Task:
Of the lines listed below, return exactly those that run from the line containing "Mes démarches et services (297, 94)" through the line containing "info.gouv.fr (480, 2246)", both included.

[Start of Attachment]

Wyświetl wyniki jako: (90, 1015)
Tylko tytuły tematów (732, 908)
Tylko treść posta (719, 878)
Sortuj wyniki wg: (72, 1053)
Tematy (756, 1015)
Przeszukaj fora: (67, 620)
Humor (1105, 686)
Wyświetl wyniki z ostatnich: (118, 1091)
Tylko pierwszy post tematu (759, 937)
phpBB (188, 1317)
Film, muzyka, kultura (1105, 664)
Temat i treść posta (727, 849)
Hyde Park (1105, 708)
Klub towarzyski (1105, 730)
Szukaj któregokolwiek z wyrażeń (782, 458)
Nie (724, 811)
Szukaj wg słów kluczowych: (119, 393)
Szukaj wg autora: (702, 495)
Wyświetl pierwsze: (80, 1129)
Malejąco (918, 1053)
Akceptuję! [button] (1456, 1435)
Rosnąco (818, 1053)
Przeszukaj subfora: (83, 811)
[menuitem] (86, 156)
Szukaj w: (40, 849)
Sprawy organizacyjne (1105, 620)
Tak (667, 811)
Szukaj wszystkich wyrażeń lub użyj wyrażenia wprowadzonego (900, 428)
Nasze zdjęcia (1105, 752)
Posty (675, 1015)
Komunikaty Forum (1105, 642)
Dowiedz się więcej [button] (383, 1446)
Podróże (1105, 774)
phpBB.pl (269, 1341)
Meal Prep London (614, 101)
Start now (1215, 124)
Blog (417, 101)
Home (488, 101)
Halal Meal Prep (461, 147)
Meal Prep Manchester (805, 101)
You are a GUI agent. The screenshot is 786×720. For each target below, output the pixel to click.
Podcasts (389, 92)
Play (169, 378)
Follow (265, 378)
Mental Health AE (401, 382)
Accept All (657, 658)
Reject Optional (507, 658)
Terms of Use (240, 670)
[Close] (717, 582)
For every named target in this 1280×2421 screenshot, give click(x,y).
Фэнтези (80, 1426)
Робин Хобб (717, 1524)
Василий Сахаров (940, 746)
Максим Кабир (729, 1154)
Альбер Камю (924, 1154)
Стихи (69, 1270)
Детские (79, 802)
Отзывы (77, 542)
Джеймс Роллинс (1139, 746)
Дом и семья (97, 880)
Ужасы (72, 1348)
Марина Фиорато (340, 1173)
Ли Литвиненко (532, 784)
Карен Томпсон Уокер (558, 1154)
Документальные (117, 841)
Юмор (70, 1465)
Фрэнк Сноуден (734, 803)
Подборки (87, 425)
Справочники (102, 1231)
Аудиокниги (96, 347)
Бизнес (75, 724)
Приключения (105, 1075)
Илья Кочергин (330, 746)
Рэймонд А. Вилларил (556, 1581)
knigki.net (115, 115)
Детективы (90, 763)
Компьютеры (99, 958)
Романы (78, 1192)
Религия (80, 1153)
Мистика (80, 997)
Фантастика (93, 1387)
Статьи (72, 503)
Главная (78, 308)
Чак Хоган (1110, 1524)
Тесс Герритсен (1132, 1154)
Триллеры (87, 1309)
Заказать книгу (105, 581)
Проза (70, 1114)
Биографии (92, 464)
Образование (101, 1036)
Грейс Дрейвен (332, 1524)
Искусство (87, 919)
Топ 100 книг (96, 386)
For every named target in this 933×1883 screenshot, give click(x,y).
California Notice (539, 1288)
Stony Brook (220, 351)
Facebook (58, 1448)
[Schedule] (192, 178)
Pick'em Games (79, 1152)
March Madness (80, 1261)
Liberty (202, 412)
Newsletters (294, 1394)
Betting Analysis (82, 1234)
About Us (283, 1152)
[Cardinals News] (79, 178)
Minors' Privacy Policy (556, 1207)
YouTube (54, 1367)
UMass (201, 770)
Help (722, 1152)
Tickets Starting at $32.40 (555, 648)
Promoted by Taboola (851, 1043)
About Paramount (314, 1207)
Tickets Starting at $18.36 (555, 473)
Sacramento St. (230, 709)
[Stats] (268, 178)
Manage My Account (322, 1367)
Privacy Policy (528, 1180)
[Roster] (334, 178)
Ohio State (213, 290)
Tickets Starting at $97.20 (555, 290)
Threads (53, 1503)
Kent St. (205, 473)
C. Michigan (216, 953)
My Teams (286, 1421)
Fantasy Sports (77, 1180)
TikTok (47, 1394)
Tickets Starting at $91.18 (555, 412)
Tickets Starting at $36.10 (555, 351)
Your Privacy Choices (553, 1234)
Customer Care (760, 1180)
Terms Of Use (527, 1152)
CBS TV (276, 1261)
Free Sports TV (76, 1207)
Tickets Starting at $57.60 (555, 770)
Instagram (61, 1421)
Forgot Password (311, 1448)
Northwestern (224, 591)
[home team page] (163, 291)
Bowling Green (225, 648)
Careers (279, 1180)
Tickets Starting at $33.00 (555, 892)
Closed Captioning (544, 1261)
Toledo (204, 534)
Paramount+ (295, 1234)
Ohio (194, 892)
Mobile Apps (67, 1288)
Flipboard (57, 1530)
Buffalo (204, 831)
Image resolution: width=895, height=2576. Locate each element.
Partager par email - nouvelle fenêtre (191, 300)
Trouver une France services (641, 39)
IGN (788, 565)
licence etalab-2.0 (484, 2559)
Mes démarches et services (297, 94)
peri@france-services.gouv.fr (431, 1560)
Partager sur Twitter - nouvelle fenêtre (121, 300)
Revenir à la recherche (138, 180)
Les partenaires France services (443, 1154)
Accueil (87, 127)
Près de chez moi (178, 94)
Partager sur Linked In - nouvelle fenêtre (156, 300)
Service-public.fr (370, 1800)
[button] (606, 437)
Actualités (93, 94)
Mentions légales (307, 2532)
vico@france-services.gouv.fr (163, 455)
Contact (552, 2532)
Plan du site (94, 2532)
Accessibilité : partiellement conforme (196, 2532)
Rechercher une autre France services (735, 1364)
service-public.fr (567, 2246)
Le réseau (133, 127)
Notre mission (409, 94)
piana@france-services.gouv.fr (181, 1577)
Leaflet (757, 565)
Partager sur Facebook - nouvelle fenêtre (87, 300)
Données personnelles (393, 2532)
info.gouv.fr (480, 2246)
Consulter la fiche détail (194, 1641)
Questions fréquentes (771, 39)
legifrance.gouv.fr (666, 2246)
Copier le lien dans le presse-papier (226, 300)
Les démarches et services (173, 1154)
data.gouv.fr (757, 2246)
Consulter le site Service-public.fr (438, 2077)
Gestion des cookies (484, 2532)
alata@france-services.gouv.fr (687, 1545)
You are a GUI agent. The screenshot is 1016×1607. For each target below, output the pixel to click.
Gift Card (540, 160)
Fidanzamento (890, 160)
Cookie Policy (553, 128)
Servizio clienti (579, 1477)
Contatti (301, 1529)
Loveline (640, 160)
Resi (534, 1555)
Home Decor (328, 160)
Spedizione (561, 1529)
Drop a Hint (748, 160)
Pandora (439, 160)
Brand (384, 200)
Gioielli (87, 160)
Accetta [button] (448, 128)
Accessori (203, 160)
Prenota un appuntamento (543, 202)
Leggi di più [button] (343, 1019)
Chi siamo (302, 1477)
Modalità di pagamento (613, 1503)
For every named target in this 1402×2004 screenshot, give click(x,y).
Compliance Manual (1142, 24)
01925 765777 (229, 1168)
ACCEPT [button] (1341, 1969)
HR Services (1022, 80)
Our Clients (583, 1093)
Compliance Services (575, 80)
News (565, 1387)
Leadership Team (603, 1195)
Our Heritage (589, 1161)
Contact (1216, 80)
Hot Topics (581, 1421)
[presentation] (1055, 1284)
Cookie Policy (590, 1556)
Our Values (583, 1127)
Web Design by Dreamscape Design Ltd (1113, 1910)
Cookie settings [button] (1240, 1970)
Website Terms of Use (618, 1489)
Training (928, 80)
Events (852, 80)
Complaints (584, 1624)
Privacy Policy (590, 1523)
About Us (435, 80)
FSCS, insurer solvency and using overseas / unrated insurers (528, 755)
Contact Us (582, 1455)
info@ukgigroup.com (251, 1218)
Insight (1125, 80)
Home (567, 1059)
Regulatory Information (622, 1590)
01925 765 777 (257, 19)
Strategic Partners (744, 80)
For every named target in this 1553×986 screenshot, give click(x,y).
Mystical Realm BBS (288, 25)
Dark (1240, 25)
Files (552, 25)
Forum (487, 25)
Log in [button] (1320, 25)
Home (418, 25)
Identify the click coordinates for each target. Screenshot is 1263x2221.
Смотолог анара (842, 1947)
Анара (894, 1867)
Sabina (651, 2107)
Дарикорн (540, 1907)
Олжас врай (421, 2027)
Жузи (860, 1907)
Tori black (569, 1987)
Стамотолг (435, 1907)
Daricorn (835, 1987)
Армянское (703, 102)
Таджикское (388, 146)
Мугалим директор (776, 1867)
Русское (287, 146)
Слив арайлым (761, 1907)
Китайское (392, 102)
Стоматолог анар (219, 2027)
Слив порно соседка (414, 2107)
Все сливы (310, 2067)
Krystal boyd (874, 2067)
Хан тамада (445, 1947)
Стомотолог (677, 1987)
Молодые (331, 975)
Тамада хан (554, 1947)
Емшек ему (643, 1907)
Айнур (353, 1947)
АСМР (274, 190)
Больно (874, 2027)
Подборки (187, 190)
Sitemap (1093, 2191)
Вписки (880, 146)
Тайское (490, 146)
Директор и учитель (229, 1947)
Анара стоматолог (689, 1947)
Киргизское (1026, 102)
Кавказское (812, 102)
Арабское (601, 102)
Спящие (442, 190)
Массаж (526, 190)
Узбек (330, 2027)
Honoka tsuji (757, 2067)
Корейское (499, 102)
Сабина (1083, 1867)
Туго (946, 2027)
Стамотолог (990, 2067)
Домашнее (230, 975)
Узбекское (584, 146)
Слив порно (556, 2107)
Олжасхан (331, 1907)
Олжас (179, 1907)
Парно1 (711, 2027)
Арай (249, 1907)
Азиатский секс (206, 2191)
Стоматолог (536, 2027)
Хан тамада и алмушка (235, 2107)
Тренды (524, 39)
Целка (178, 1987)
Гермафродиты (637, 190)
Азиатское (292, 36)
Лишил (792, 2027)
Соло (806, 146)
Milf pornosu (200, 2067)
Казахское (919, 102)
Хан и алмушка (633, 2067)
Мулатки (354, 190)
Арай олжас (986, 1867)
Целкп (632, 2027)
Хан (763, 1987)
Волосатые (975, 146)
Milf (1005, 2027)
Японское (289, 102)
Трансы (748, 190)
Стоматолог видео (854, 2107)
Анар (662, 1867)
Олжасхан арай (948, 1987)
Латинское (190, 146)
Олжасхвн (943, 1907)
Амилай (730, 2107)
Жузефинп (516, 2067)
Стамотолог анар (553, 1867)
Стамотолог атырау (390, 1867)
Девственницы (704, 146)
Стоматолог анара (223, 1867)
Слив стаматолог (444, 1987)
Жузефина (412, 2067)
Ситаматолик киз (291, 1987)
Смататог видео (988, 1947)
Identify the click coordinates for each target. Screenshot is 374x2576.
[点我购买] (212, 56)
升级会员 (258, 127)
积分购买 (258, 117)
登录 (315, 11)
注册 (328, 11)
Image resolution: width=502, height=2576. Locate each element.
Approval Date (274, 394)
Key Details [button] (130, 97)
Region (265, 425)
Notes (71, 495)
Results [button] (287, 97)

[End of Attachment]

Exercise output:
Mes démarches et services (297, 94)
peri@france-services.gouv.fr (431, 1560)
Partager sur Twitter - nouvelle fenêtre (121, 300)
Revenir à la recherche (138, 180)
Les partenaires France services (443, 1154)
Accueil (87, 127)
Près de chez moi (178, 94)
Partager sur Linked In - nouvelle fenêtre (156, 300)
Service-public.fr (370, 1800)
[button] (606, 437)
Actualités (93, 94)
Mentions légales (307, 2532)
vico@france-services.gouv.fr (163, 455)
Contact (552, 2532)
Plan du site (94, 2532)
Accessibilité : partiellement conforme (196, 2532)
Rechercher une autre France services (735, 1364)
service-public.fr (567, 2246)
Le réseau (133, 127)
Notre mission (409, 94)
piana@france-services.gouv.fr (181, 1577)
Leaflet (757, 565)
Partager sur Facebook - nouvelle fenêtre (87, 300)
Données personnelles (393, 2532)
info.gouv.fr (480, 2246)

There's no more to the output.